Mercredi dernier, la cour criminelle du Cher a prononcé une peine de douze mois de prison avec sursis à l'encontre d'un prêtre de 47 ans, reconnu coupable d'atteinte sexuelle sur un mineur. Les faits se sont déroulés alors que la victime, maintenant âgée de 16 ans, était sous l'autorité du prêtre. Initialement poursuivi pour viol et agressions sexuelles, le clerc a été acquitté des autres charges plus graves, provoquant des réactions mitigées au sein de la communauté.
Le jugement a été rendu à huis clos, une demande de la partie civile, et a suscité des questionnements parmi les groupes de défense des victimes. L'avocate générale avait requis une peine de huit ans d'emprisonnement, en considérant la gravité des faits.

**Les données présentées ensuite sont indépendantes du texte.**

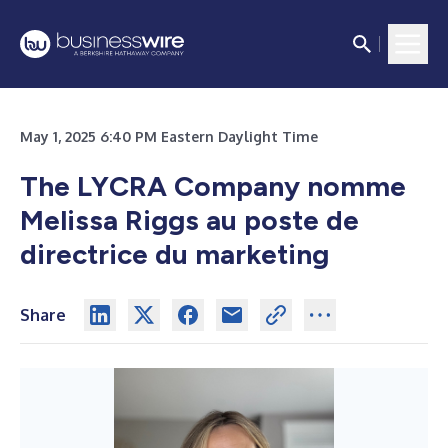
May 1, 2025 6:40 PM Eastern Daylight Time
The LYCRA Company nomme
Melissa Riggs au poste de
directrice du marketing
Share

Fait notable, le prêtre a été interdit d'exercer toute fonction lui permettant d'être en contact avec des mineurs et inscrit au Fichier judiciaire automatisé des auteurs d'infractions sexuelles.
Cette affaire s'inscrit dans un contexte où l'Église catholique fait face à de nombreuses accusations de violences sexuelles. Selon un rapport de la Ciase publié en 2021, le nombre de mineurs victimes au sein de l'Église serait estimé à 330 000. L'avocate du prêtre, Me Béatrice Bouillaguet, a précisé que son client avait été maintenu dans l'Église, mais « sans contact avec le public » depuis la dénonciation des faits en 2018.
Des experts comme Georges Pontier, ancien archevêque de Marseille, insistent sur la nécessité de réformes au sein de l'institution pour mieux protéger les plus vulnérables. Dans un contexte où la parole des victimes se libère, ce jugement vient rappeler l'importance d'une justice qui ne laisse aucune place à l'impunité.